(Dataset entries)
⁂
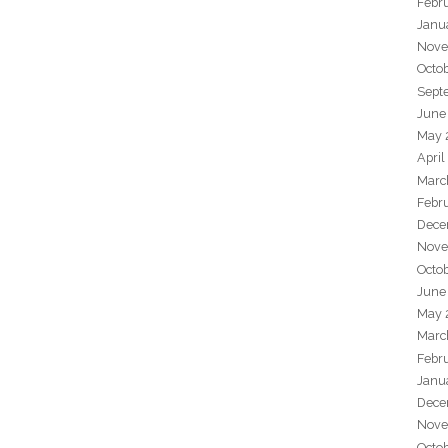
Febr
Janu
Nove
Octo
Sept
June
May 
April
Marc
Febr
Dece
Nove
Octo
June
May 
Marc
Febr
Janu
Dece
Nove
Octo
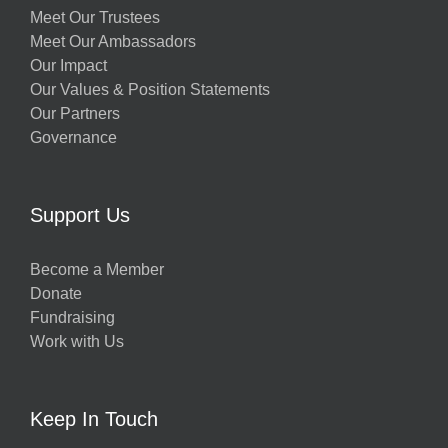
Meet Our Trustees
Meet Our Ambassadors
Our Impact
Our Values & Position Statements
Our Partners
Governance
Support Us
Become a Member
Donate
Fundraising
Work with Us
Keep In Touch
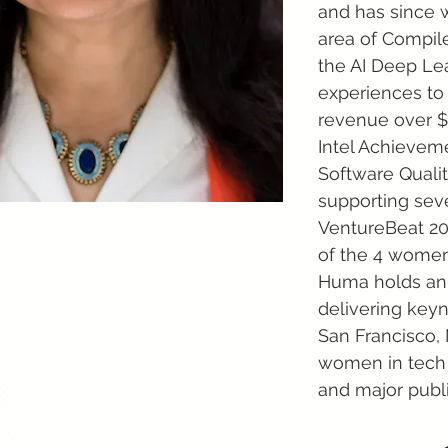
and has since w
area of Compiler
the AI Deep Lea
experiences to
revenue over $1
Intel Achieveme
Software Qualit
supporting seve
VentureBeat 202
of the 4 women 
Huma holds an 
delivering keyn
San Francisco,
women in tech 
and major publ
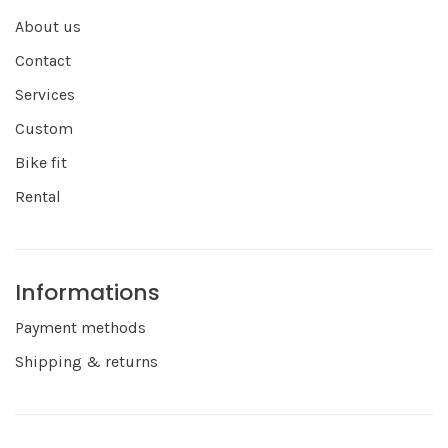
About us
Contact
Services
Custom
Bike fit
Rental
Informations
Payment methods
Shipping & returns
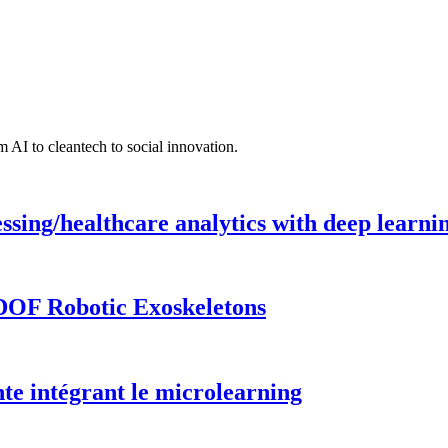
 AI to cleantech to social innovation.
ing/healthcare analytics with deep learnin
DOF Robotic Exoskeletons
te intégrant le microlearning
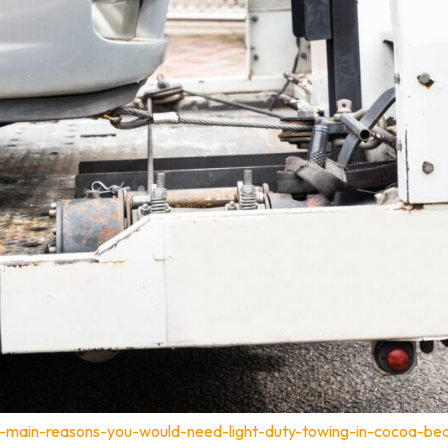
-main-reasons-you-would-need-light-duty-towing-in-cocoa-bea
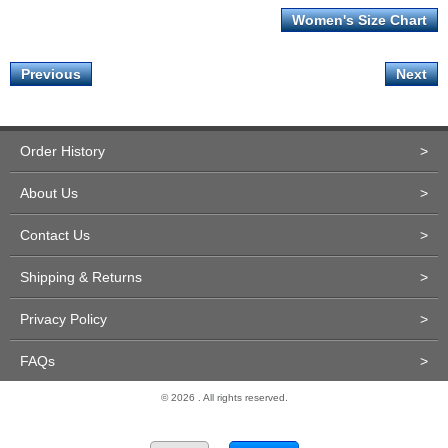
Women's Size Chart
Previous
Next
Order History
>
About Us
>
Contact Us
>
Shipping & Returns
>
Privacy Policy
>
FAQs
>
© 2026 . All rights reserved.
Site Design and Development by Miva Merchant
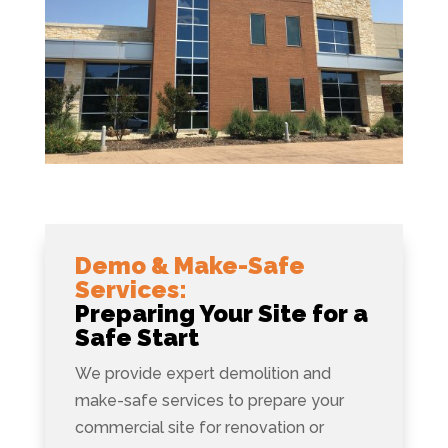
Demo & Make-Safe
Services:
Preparing Your Site for a
Safe Start
We provide expert demolition and
make-safe services to prepare your
commercial site for renovation or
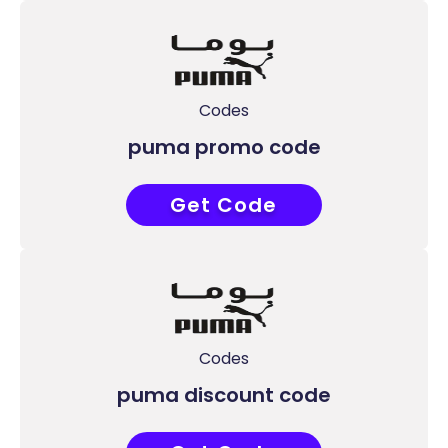
Codes
puma promo code
Get Code
P35
Codes
puma discount code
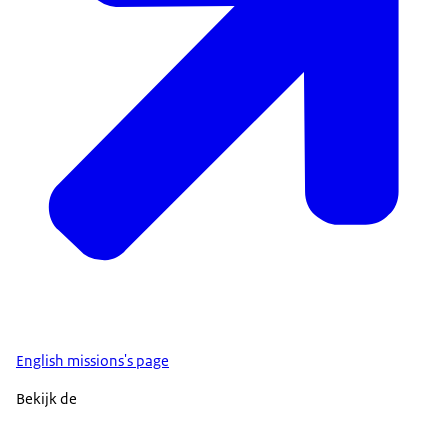
English missions's page
Bekijk de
⁂
▶ [Exercise goal]
Set down every entry above exactly as written. Leave out all pictures.

▶ [Output for this task]
Febr
Janu
Nove
Octo
Sept
June
May 
April
Marc
Febr
Dece
Nove
Octo
June
May 
Marc
Febr
Janu
Dece
Nove
Octo
Meet Our Trustees
Meet Our Ambassadors
Our Impact
Our Values & Position Statements
Our Partners
Governance
Support Us
Become a Member
Donate
Fundraising
Work with Us
Keep In Touch
and has since w
area of Compiler
the AI Deep Lea
experiences to
revenue over $1
Intel Achieveme
Software Qualit
supporting seve
VentureBeat 202
of the 4 women 
Huma holds an 
delivering keyn
San Francisco,
women in tech 
and major publ
About us
Contact
Services
Custom
Bike fit
Rental
Informations
Payment methods
Shipping & returns
 AI to cleantech to social innovation.
ing/healthcare analytics with deep learnin
DOF Robotic Exoskeletons
te intégrant le microlearning
-main-reasons-you-would-need-light-duty-towing-in-cocoa-bea
Women's Size Chart
Previous
Next
Order History
>
About Us
>
Contact Us
>
Shipping & Returns
>
Privacy Policy
>
FAQs
>
© 2026 . All rights reserved.
Site Design and Development by Miva Merchant
Demo & Make-Safe
Services:
Preparing Your Site for a
Safe Start
We provide expert demolition and
make-safe services to prepare your
commercial site for renovation or
Codes
puma promo code
Get Code
P35
Codes
puma discount code
English missions's page
Bekijk de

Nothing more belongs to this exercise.